I'm sorry for any confusion, but the term "Azerbaijan" is a country's name and not a medical term or condition. It is located in the South Caucasus region of Eurasia. If you have any questions about Azerbaijani culture, history, or geography, I would be happy to try to help answer them, but for medical information, it would be best to consult a reliable health or medical resource.
Protein biosynthesis is the process by which cells generate new proteins. It involves two major steps: transcription and translation. Transcription is the process of creating a complementary RNA copy of a sequence of DNA. This RNA copy, or messenger RNA (mRNA), carries the genetic information to the site of protein synthesis, the ribosome. During translation, the mRNA is read by transfer RNA (tRNA) molecules, which bring specific amino acids to the ribosome based on the sequence of nucleotides in the mRNA. The ribosome then links these amino acids together in the correct order to form a polypeptide chain, which may then fold into a functional protein. Protein biosynthesis is essential for the growth and maintenance of all living organisms.

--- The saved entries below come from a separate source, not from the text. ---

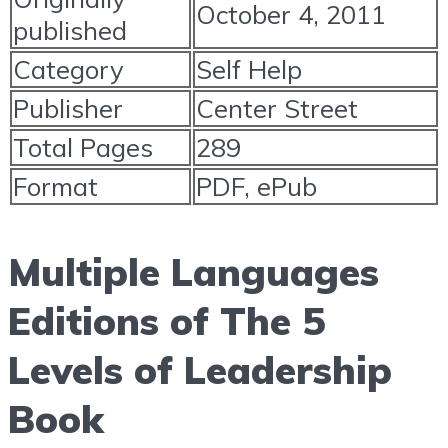
October 4, 2011
published
Category
Self Help
Publisher
Center Street
Total Pages
289
Format
PDF, ePub
Multiple Languages
Editions of The 5
Levels of Leadership
Book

Acellular vaccines are a type of vaccine that contain one or more antigens but do not contain whole cell parts or components of the pathogen. They are designed to produce an immune response in the body that is specific to the antigen(s) contained within the vaccine, while minimizing the risk of adverse reactions associated with whole cell vaccines.

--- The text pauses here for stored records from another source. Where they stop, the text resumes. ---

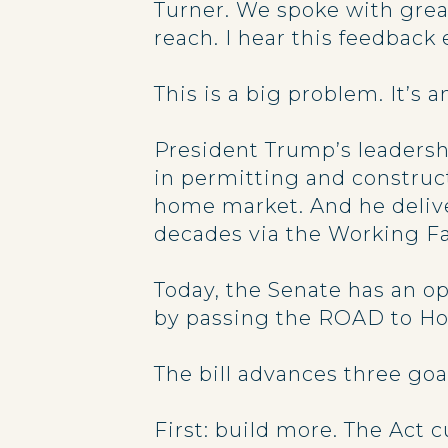
Turner. We spoke with grea
reach. I hear this feedbac
This is a big problem. It’s 
President Trump’s leadershi
in permitting and construct
home market. And he delive
decades via the Working Fa
Today, the Senate has an op
by passing the ROAD to Ho
The bill advances three goa
First: build more. The Act 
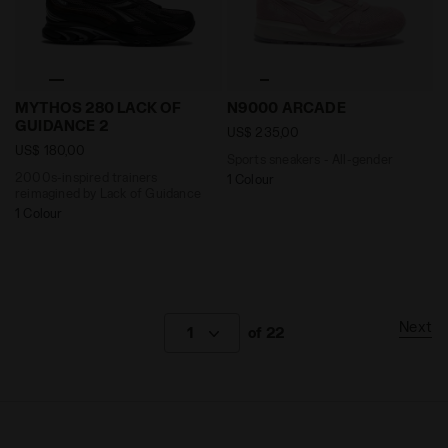
2000s-inspired trainers reimagined by Lack of Guid
Sports sneakers - All-gend
MYTHOS 280 LACK OF
N9000 ARCADE
GUIDANCE 2
US$ 235,00
US$ 180,00
Sports sneakers - All-gender
2000s-inspired trainers
1 Colour
reimagined by Lack of Guidance
1 Colour
Next
1
of 22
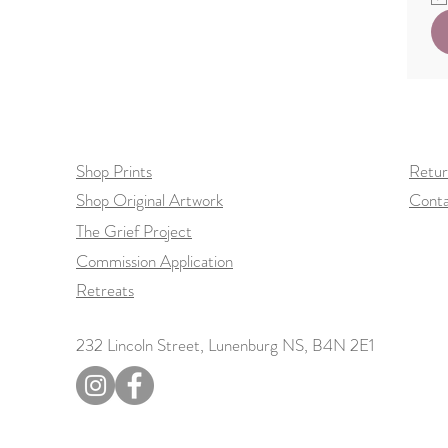
Shop Prints
Retur
Shop Original Artwork
Conta
The Grief Project
Commission Application
Retreats
232 Lincoln Street, Lunenburg NS, B4N 2E1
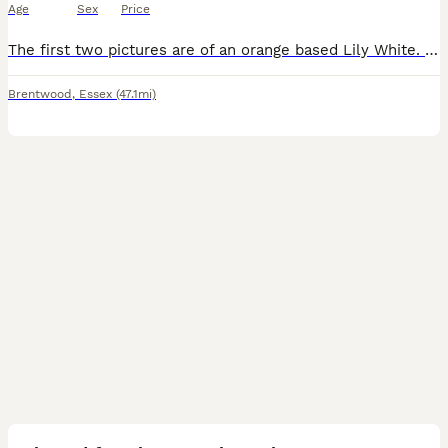
Age
Sex
Price
The first two pictures are of an orange based Lily White. This gecko has got great coverage and will be a stunning adult. The gecko is feeding well on Pangea and live crickets and pooing and shedding
Brentwood
,
Essex
(47.1mi)
4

Acellular vaccines are often produced using recombinant DNA technology, where a specific gene from the pathogen is inserted into a different organism (such as yeast or bacteria) that can produce large quantities of the antigen. The antigen is then purified and used to create the vaccine.
One example of an acellular vaccine is the DTaP vaccine, which is used to protect against diphtheria, tetanus, and pertussis (whooping cough). This vaccine contains only a small portion of the pertussis bacterium, along with purified versions of the toxins produced by the bacteria. By contrast, whole cell pertussis vaccines contain entire killed bacteria, which can cause more frequent and severe side effects.
Overall, acellular vaccines offer a safer and more targeted approach to immunization than whole cell vaccines, while still providing effective protection against infectious diseases.
Bacterial toxins are poisonous substances produced and released by bacteria. They can cause damage to the host organism's cells and tissues, leading to illness or disease. Bacterial toxins can be classified into two main types: exotoxins and endotoxins.
Exotoxins are proteins secreted by bacterial cells that can cause harm to the host. They often target specific cellular components or pathways, leading to tissue damage and inflammation. Some examples of exotoxins include botulinum toxin produced by Clostridium botulinum, which causes botulism; diphtheria toxin produced by Corynebacterium diphtheriae, which causes diphtheria; and tetanus toxin produced by Clostridium tetani, which causes tetanus.
Endotoxins, on the other hand, are components of the bacterial cell wall that are released when the bacteria die or divide. They consist of lipopolysaccharides (LPS) and can cause a generalized inflammatory response in the host. Endotoxins can be found in gram-negative bacteria such as Escherichia coli and Pseudomonas aeruginosa.
Bacterial toxins can cause a wide range of symptoms depending on the type of toxin, the dose, and the site of infection. They can lead to serious illnesses or even death if left untreated. Vaccines and antibiotics are often used to prevent or treat bacterial infections and reduce the risk of severe complications from bacterial toxins.